:: Work item ::
Only the lines with the string "食品乾燥機" are needed; return each of them from the entries below.

────────────────────────────────────────

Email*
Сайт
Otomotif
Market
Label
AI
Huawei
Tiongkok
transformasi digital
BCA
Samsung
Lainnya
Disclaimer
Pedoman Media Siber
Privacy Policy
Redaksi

────────────────────────────────────────

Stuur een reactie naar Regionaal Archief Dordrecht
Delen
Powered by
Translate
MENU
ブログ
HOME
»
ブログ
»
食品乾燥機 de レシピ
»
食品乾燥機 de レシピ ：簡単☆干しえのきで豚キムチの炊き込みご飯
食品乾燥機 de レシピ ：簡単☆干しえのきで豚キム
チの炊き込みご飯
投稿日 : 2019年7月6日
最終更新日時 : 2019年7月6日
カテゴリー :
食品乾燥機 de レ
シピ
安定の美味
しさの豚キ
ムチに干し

────────────────────────────────────────

:: Result below ::
食品乾燥機 de レシピ
食品乾燥機 de レシピ ：簡単☆干しえのきで豚キムチの炊き込みご飯
食品乾燥機 de レシピ ：簡単☆干しえのきで豚キム
食品乾燥機 de レ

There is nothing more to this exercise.